Query Syntax Reference

This document details the syntax of the Datui query language. For examples and typical workflows, see Querying Data.

Structure of a query

A query has the form:

select [columns] [by group_columns] [where conditions]

select — Required. Starts every query. May be followed by nothing (select all columns), or a comma‑separated list of column expressions.
by — Optional. Grouping and aggregation. Everything after by up to where (if present) is the group specification.
where — Optional. Filtering. Everything after where is the filter expression.

Clause order is fixed: select → by → where. The parser splits on the keywords where and by (respecting parentheses and brackets), so you cannot reorder or repeat clauses.

The `:` assignment (aliasing)

Use : to name an expression. The form is name : expression:

Left of : — The new column or group name. Must be an identifier (e.g. total) or col["name with spaces"].
Right of : — The expression (column reference, literal, arithmetic, function call, etc.).

Examples:

select a, b, sum_ab: a + b
select renamed: col["Original Name"]
by region_name: region, total: sales + tax

Assignment is supported in both the select and by clauses. In by, it defines computed group keys or renames (e.g. region_name: region, total: sales + tax). Expressions may use column references, arithmetic, literals, and function calls.

Columns with spaces in their names

Identifiers cannot contain spaces. For columns (or aliases) with spaces, use col["..."] or col[identifier]:

select col["First Name"], col["Last Name"]
select no_spaces: col["name with spaces"]

Inside the brackets use either a quoted string ("name with spaces") or a single identifier (no spaces). The same syntax works in select, by, and where.

Right‑to‑left expression parsing

Expressions are parsed right‑to‑left: the leftmost binary operator is the root, and the right subexpression is parsed first (so it effectively binds tighter).

What this means

a + b * c → parsed as a + (b * c) (multiplication binds tighter).
a * b + c → parsed as a * (b + c) (* is leftmost; the right subexpression b + c is parsed as a unit).

So “higher‑precedence”‑style grouping happens when you put those operations on the right.

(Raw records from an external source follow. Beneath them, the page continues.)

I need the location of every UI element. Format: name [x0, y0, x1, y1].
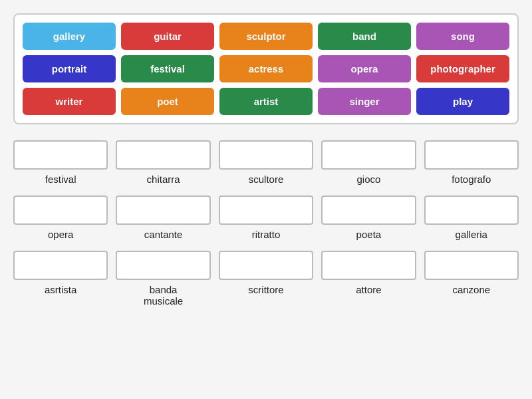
drop-box-m-scultore[interactable]	[219, 140, 313, 170]
match-item-m-chitarra: chitarra	[116, 140, 210, 185]
match-label-m-festival: festival	[45, 174, 76, 185]
match-label-m-poeta: poeta	[356, 229, 382, 240]
drop-box-m-fotografo[interactable]	[424, 140, 519, 170]
match-item-m-asrtista: asrtista	[13, 251, 108, 307]
word-tile-photographer[interactable]: photographer	[416, 55, 509, 82]
match-item-m-scultore: scultore	[219, 140, 313, 185]
match-row-2: asrtistabanda musicalescrittoreattorecan…	[13, 251, 519, 307]
drop-box-m-ritratto[interactable]	[219, 196, 313, 225]
word-tile-band[interactable]: band	[318, 23, 411, 50]
match-label-m-ritratto: ritratto	[252, 229, 281, 240]
word-tile-gallery[interactable]: gallery	[23, 23, 116, 50]
word-bank: galleryguitarsculptorbandsongportraitfes…	[13, 13, 519, 124]
match-item-m-festival: festival	[13, 140, 108, 185]
match-label-m-scrittore: scrittore	[248, 284, 283, 295]
match-row-1: operacantanteritrattopoetagalleria	[13, 196, 519, 240]
word-tile-actress[interactable]: actress	[219, 55, 313, 82]
match-item-m-ritratto: ritratto	[219, 196, 313, 240]
match-section: festivalchitarrascultoregiocofotografoop…	[13, 140, 519, 307]
match-item-m-cantante: cantante	[116, 196, 210, 240]
word-tile-play[interactable]: play	[416, 88, 509, 115]
drop-box-m-banda-musicale[interactable]	[116, 251, 210, 280]
drop-box-m-festival[interactable]	[13, 140, 108, 170]
match-label-m-asrtista: asrtista	[45, 284, 76, 295]
match-row-0: festivalchitarrascultoregiocofotografo	[13, 140, 519, 185]
word-tile-guitar[interactable]: guitar	[121, 23, 214, 50]
drop-box-m-scrittore[interactable]	[219, 251, 313, 280]
match-label-m-chitarra: chitarra	[147, 174, 180, 185]
match-item-m-galleria: galleria	[424, 196, 519, 240]
match-item-m-fotografo: fotografo	[424, 140, 519, 185]
match-item-m-poeta: poeta	[321, 196, 416, 240]
match-label-m-attore: attore	[356, 284, 381, 295]
match-item-m-attore: attore	[321, 251, 416, 307]
match-label-m-cantante: cantante	[144, 229, 183, 240]
word-tile-singer[interactable]: singer	[318, 88, 411, 115]
drop-box-m-galleria[interactable]	[424, 196, 519, 225]
match-item-m-scrittore: scrittore	[219, 251, 313, 307]
word-tile-sculptor[interactable]: sculptor	[219, 23, 313, 50]
match-label-m-galleria: galleria	[456, 229, 487, 240]
drop-box-m-canzone[interactable]	[424, 251, 519, 280]
word-tile-writer[interactable]: writer	[23, 88, 116, 115]
word-tile-festival[interactable]: festival	[121, 55, 214, 82]
drop-box-m-opera[interactable]	[13, 196, 108, 225]
word-tile-artist[interactable]: artist	[219, 88, 313, 115]
drop-box-m-cantante[interactable]	[116, 196, 210, 225]
drop-box-m-poeta[interactable]	[321, 196, 416, 225]
word-tile-portrait[interactable]: portrait	[23, 55, 116, 82]
match-label-m-scultore: scultore	[249, 174, 284, 185]
match-label-m-fotografo: fotografo	[452, 174, 491, 185]
drop-box-m-asrtista[interactable]	[13, 251, 108, 280]
drop-box-m-chitarra[interactable]	[116, 140, 210, 170]
word-tile-poet[interactable]: poet	[121, 88, 214, 115]
drop-box-m-attore[interactable]	[321, 251, 416, 280]
match-item-m-gioco: gioco	[321, 140, 416, 185]
drop-box-m-gioco[interactable]	[321, 140, 416, 170]
match-item-m-banda-musicale: banda musicale	[116, 251, 210, 307]
match-item-m-opera: opera	[13, 196, 108, 240]
match-label-m-gioco: gioco	[356, 174, 380, 185]
word-bank-grid: galleryguitarsculptorbandsongportraitfes…	[23, 23, 509, 115]
match-item-m-canzone: canzone	[424, 251, 519, 307]
word-tile-song[interactable]: song	[416, 23, 509, 50]
match-label-m-canzone: canzone	[452, 284, 490, 295]
match-label-m-banda-musicale: banda musicale	[144, 284, 183, 307]
match-label-m-opera: opera	[48, 229, 73, 240]
word-tile-opera[interactable]: opera	[318, 55, 411, 82]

You can often avoid parentheses by ordering:

select x, y: a * b + c    →  a * (b + c)
select x, y: a + b * c    →  a + (b * c)

Using parentheses

Use () to override grouping:

select (a + b) * c
select a, b where (x > 1) | (y < 0)

Parentheses also matter for , and | in where: splitting on comma and pipe respects nesting, so you can wrap ORs (or more complex logic) in () and then combine with commas. See Where clause: , and |.

Select clause

select alone — All columns, no expressions.
select a, b, c — Those columns (and/or expressions), in order.
select a, b: x + y, c — Columns and aliased expressions.

Columns are separated by ,. Each item is either a plain expression or alias : expression. The same expression rules (arithmetic, col[], functions, etc.) apply everywhere.

By clause (grouping and aggregation)

by col1, col2 — Group by those columns. Non‑group columns become list columns; the UI supports drill‑down.
by region, total: sales + tax — Group by region and a computed expression (e.g. arithmetic).
select avg salary, min id by department — Aggregations per group.

By uses the same comma‑separated list and name : expression rules as select. Aggregation functions (avg, min, max, count, sum, std, med) can be written as fn[expr] or fn expr (brackets optional).

Where clause: `,` and `|`

The where clause combines conditions using two separators:

, — AND. Each comma‑separated segment is one ANDed condition.
| — OR. Within a single comma‑separated segment, | separates alternatives that are ORed together.

Parsing order:

Split the where part on , (respecting () and []). Each segment is ANDed.
Within each segment, split on |. The pieces are ORed.

So:

where a > 10, b < 2 → (a > 10) AND (b < 2).
where a > 10 | a < 5 → (a > 10) OR (a < 5).
where a > 10 | a < 5, b = 2 → (a > 10 OR a < 5) AND (b = 2).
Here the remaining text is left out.